Towards the end of 2020, I made the decision that Bella Coco Crochet was going to be a fully size-inclusive crochet blog in 2021 and onwards. It hurt my heart to see comments on social media saying that people were unable to make a crochet design because of their size. I decided that needed to end.
Being size inclusive is SO important. I want anyone who comes across to my blog to feel included because EVERYONE MATTERS.
It’s difficult to avoid the debate in the news, on social media and every single female-focused magazine. The constant stream of confidence-destroying comments. You’re too thin. You’re too fat. You’re too short. You’re too tall. It seems like we can never be exactly right. But the simple fact is, we come in many shapes and sizes and there is very, very rarely a ‘one size fits all’ situation. And every single body deserves crochet patterns that fit and it shouldn’t fall to the reader to make huge adaptations to a design just so it fits their body.
As of January 2021, Bella Coco Crochet no longer accepts clothing designs that don’t cover a size range of 0-30, or provide simple instructions to tailor the clothing to fit you perfectly.

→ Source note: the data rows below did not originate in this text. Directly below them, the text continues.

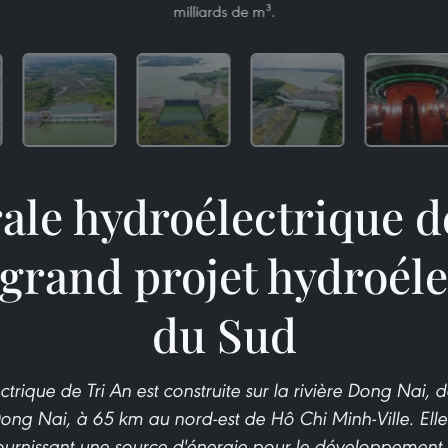
milliards de m³.
ale hydroélectrique d
 grand projet hydroél
du Sud
trique de Tri An est construite sur la rivière Dong Nai, da
ng Nai, à 65 km au nord-est de Hô Chi Minh-Ville. Elle 
fournissant une source d'énergie pour le développemen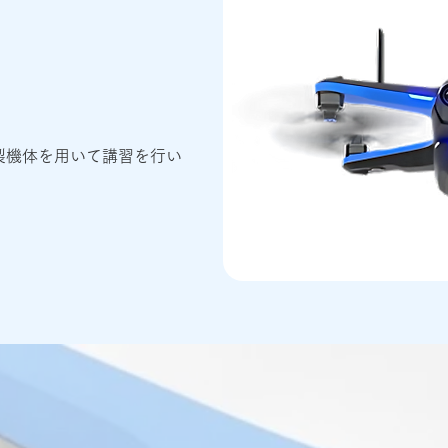
io製機体を用いて講習を行い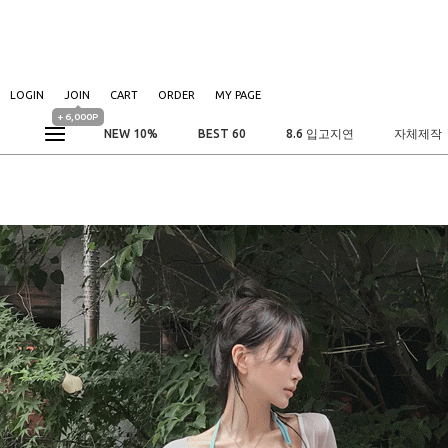
LOGIN
JOIN
CART
ORDER
MY PAGE
+ 6,000P
NEW 10%
BEST 60
8.6 입고지연
자체제작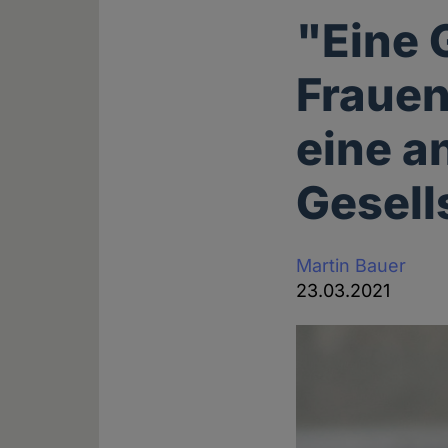
"Eine 
Frauen
eine a
Gesell
Martin Bauer
23.03.2021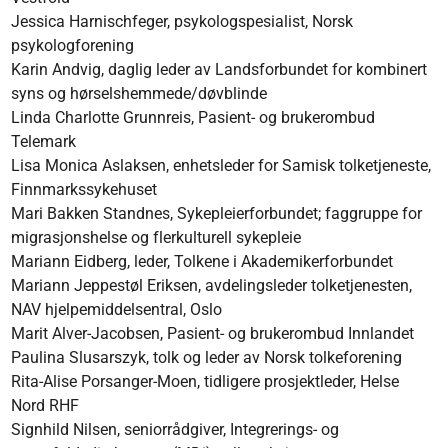
Jessica Harnischfeger, psykologspesialist, Norsk
psykologforening
Karin Andvig, daglig leder av Landsforbundet for kombinert
syns og hørselshemmede/døvblinde
Linda Charlotte Grunnreis, Pasient- og brukerombud
Telemark
Lisa Monica Aslaksen, enhetsleder for Samisk tolketjeneste,
Finnmarkssykehuset
Mari Bakken Standnes, Sykepleierforbundet; faggruppe for
migrasjonshelse og flerkulturell sykepleie
Mariann Eidberg, leder, Tolkene i Akademikerforbundet
Mariann Jeppestøl Eriksen, avdelingsleder tolketjenesten,
NAV hjelpemiddelsentral, Oslo
Marit Alver-Jacobsen, Pasient- og brukerombud Innlandet
Paulina Slusarszyk, tolk og leder av Norsk tolkeforening
Rita-Alise Porsanger-Moen, tidligere prosjektleder, Helse
Nord RHF
Signhild Nilsen, seniorrådgiver, Integrerings- og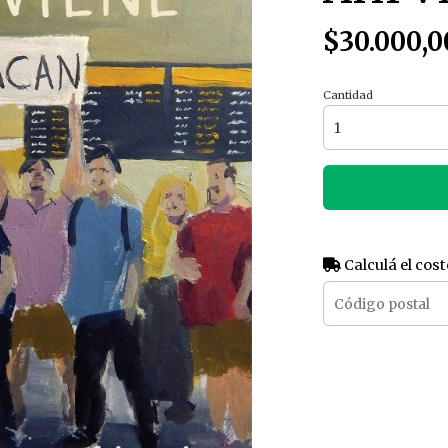
$30.000,0
Cantidad
Calculá el cost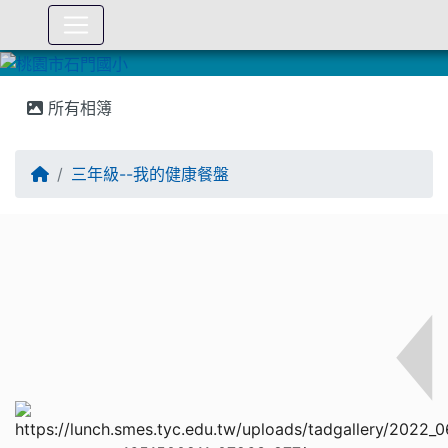
:::
所有相簿
三年級--我的健康餐盤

To celebrate this change, and the beautiful variation in body shapes and sizes, March will feature a series of body positive, size inclusive posts. All past garment designers were contacted and given the opportunity to increase their size range. I’ll be re-sharing the patterns later in the month that received increased sizing as well as highlighting the incredible designers who originally supplied inclusive sizing.
When I spoke about size range on my Facebook page, there were so many positive comments and lots of useful discussion which helped me choose the 0-30 size range. However one comment in particular stuck with me. I’ve paraphrased, but essentially it said:
“People should stop moaning. Size 10-18 is an acceptable range and no-one should complain about that.“
It baffled me that anyone could think that people asking for clothing to fit them could be seen as moaning. But, it made me realise how cemented in our minds a ‘socially acceptable’ size range is. It’s time to change that, because EVERY SINGLE PERSON deserves clothing that fits, flatters and is comfortable on their body.

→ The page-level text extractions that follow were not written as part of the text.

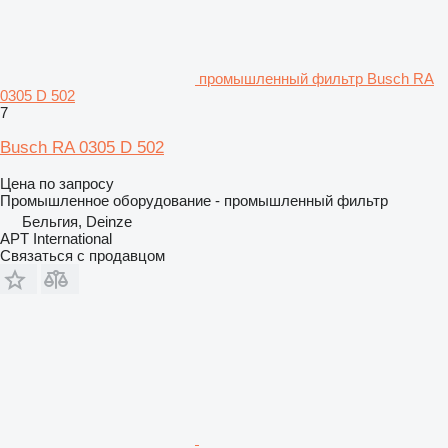
промышленный фильтр Busch RA
0305 D 502
7
Busch RA 0305 D 502
Цена по запросу
Промышленное оборудование - промышленный фильтр
Бельгия, Deinze
APT International
Связаться с продавцом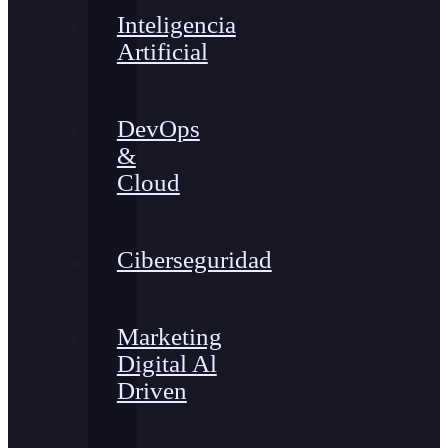
Inteligencia
Artificial
DevOps
&
Cloud
Ciberseguridad
Marketing
Digital Al
Driven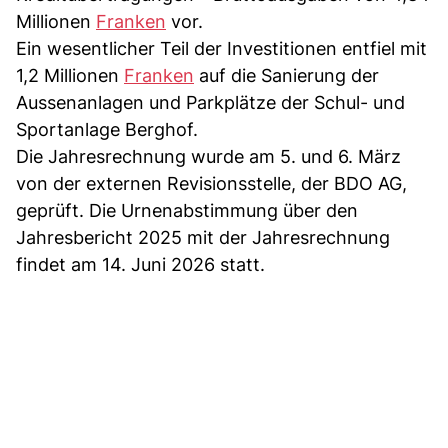
Millionen
Franken
vor.
Ein wesentlicher Teil der Investitionen entfiel mit
1,2 Millionen
Franken
auf die Sanierung der
Aussenanlagen und Parkplätze der Schul- und
Sportanlage Berghof.
Die Jahresrechnung wurde am 5. und 6. März
von der externen Revisionsstelle, der BDO AG,
geprüft. Die Urnenabstimmung über den
Jahresbericht 2025 mit der Jahresrechnung
findet am 14. Juni 2026 statt.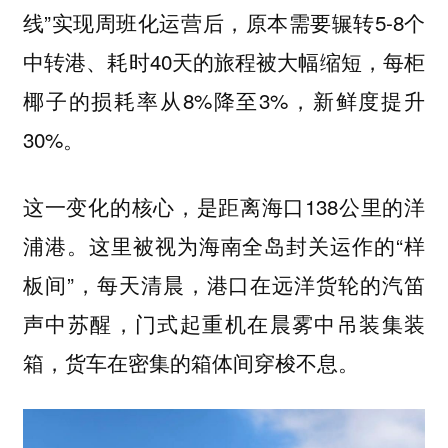
线”实现周班化运营后，原本需要辗转5-8个
中转港、耗时40天的旅程被大幅缩短，每柜
椰子的损耗率从8%降至3%，新鲜度提升
30%。
这一变化的核心，是距离海口138公里的洋
浦港。这里被视为海南全岛封关运作的“样
板间”，每天清晨，港口在远洋货轮的汽笛
声中苏醒，门式起重机在晨雾中吊装集装
箱，货车在密集的箱体间穿梭不息。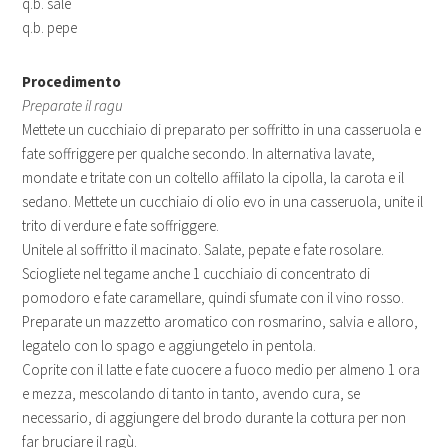
q.b. sale
q.b. pepe
Procedimento
Preparate il ragu
Mettete un cucchiaio di preparato per soffritto in una casseruola e
fate soffriggere per qualche secondo. In alternativa lavate,
mondate e tritate con un coltello affilato la cipolla, la carota e il
sedano. Mettete un cucchiaio di olio evo in una casseruola, unite il
trito di verdure e fate soffriggere.
Unitele al soffritto il macinato. Salate, pepate e fate rosolare.
Sciogliete nel tegame anche 1 cucchiaio di concentrato di
pomodoro e fate caramellare, quindi sfumate con il vino rosso.
Preparate un mazzetto aromatico con rosmarino, salvia e alloro,
legatelo con lo spago e aggiungetelo in pentola.
Coprite con il latte e fate cuocere a fuoco medio per almeno 1 ora
e mezza, mescolando di tanto in tanto, avendo cura, se
necessario, di aggiungere del brodo durante la cottura per non
far bruciare il ragù.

If this is a topic you’re passionate about, or if you’d like to learn more, I recommend starting with these wonderful people:
The fabulous Janine of Knits ‘n Knots has been an advocate of size-inclusive design for a long time. I stumbled across her blog though this post, Size Inclusive Design and What it Means to Me while I was doing some research on turning Bella Coco into a fully size-inclusive space and Janine perfectly sums up my own feelings in a beautifully eloquent and uplifting blog post. Her designs are stylish, modern and designed with an eye to fit all body sizes and shapes perfectly.
The wonderful Hannah of HeyJay Yarn has launched a #megababemovement to help inspire people to practice some self love and treat your body kindly – no matter what size or shape. It can be really easy to be unkind to yourself about your body. We would NEVER be this unkind to someone else. So, it’s time to turn that around and love the bodies that we’re in. Hannah’s movement is so important because it talks about the importance of reclaiming words like fat and breaking the stigma that surrounds them.
Angie of Gamer Crafting wrote a fabulous Instagram and blog post about self love and body positivity.
We’ve all been in that place. “I’ll buy this jumper that’s two sizes too small so I can slim down into it” or “I’ll crochet myself something to wear when I shift 10lb.” It’s a horribly vicious circle, where you start to believe that you don’t deserve to craft yourself something well fitting, comfortable and beautiful. So, your self-confidence takes a hit. And the belief that you “don’t deserve it” becomes even deeper engrained in your consciousness.
Angie speaks about why you deserve to make yourself knitted (but this advice definitely applies to crochet too!) garments NOW. You can read the full blog post here, Knitting as radical, body-positive, self love.
I may not be able to change the industry, but I can change Bella Coco Crochet. I hope you’ll join me in celebrating that change and also how wonderfully diverse the human body can be.